Can you tell the difference?


Malware security


Malware security


Both emails are HTML based and contain images however the first (the bad) email contains only an image ( It is important to note that the site which is hosting the image appears to be the unwitting accomplice to this scam. The text and all of the links are part of the image and therefore are not clickable on their own. I do like the touch of making the “link” to look as if it were a site you had already visited by making the color of the link purple instead of blue. The entire image is a hyperlink which will open the user’s default browser and navigate that browser to a site registered in China ( The listing below is the registration information for that domain.

Domain Name:

ROID: 20100806s10011s70049164-cn

Domain Status: ok

Registrant ID: hc297019973-cn

Registrant: 中铁资源地质勘查有限公司

Registrant Contact Email:

Sponsoring Registrar: 阿里巴巴通信技术(北京)有限公司(原万网)

Name Server:

Name Server:

Registration Time: 2010-08-06 15:48:47

Expiration Time: 2018-08-06 15:48:47

DNSSEC: unsigned

Once the user’s browser loads the HTML found at the URL it will be redirected via an HTML refresh or JavaScript to


<meta HTTP-Equiv="refresh" content="0; URL=">

<script type="text/javascript">

echo = ""


window.location = echo;



This new site also does not appear to be a malicious site but it redirects by means of an HTTP code 301 to which in turn produces the site shown in the following screenshot:

Again, it is not evident by the screenshot but the page is made up entirely of an image making every link inactive with the exception of the input fields and the “Sign In” button. The site is obviously a clone of some version of the Apple Store login page and the intention of the site is to trick unsuspecting users into handing over their Apple credentials to the bad guys.

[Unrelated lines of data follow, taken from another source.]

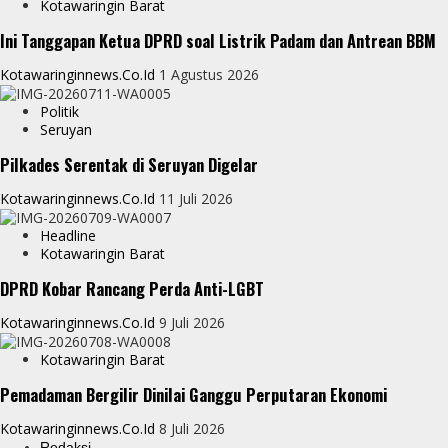
Kotawaringin Barat
Ini Tanggapan Ketua DPRD soal Listrik Padam dan Antrean BBM
Kotawaringinnews.co.id
1 Agustus 2026
Politik
Seruyan
Pilkades Serentak di Seruyan Digelar
Kotawaringinnews.co.id
11 Juli 2026
Headline
Kotawaringin Barat
DPRD Kobar Rancang Perda Anti-LGBT
Kotawaringinnews.co.id
9 Juli 2026
Kotawaringin Barat
Pemadaman Bergilir Dinilai Ganggu Perputaran Ekonomi
Kotawaringinnews.co.id
8 Juli 2026
Redaksi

There are some other signs that the first email screenshot is a forgery which will help to keep your personal information and credentials where they belong. From the top (of the email), the from address in the forgery is not from the domain as it is in the legitimate email. Next, the forgery email does not personally address the recipient. In the legit email, not only does the email begin by addressing me by name (although oddly intimate with the “dear”) but my email address (changed for my protection) is included as my ID.  In the final paragraph of the fraudulent email there is the passive aggressive malware security statement threatening to block your access to further purchases. Finally, the double closing statements of “Thanks” and “Regards” would not likely have made it through the editors at Apple. 

It is crucial not only during the holiday season but year-round that users make themselves familiar with the techniques of fraudsters and other cyber attackers trough malware analysis. While this example did not include a malware component it could easily be modified to include one. If malware was used in this fraud campaign many more accounts would be compromised as it is very easy to accidentally click on the image when just trying to perform the due diligence in determining if the email was legitimate or not. Combine this ease of accidentally or intentionally clicking on the image with the potential for either a previously unknown browser vulnerability (zero-day) or simply a browser that has not been updated recently. Either of these scenarios would lead to the malware being downloaded without any further interaction by the user.

If you do not want to be a victim it is important to know how to protect yourself. Learn how you might be attacked, learn how you might prevent from being considered a target and learn how to protect your personal information, your computer, and possibly your company's computers and data.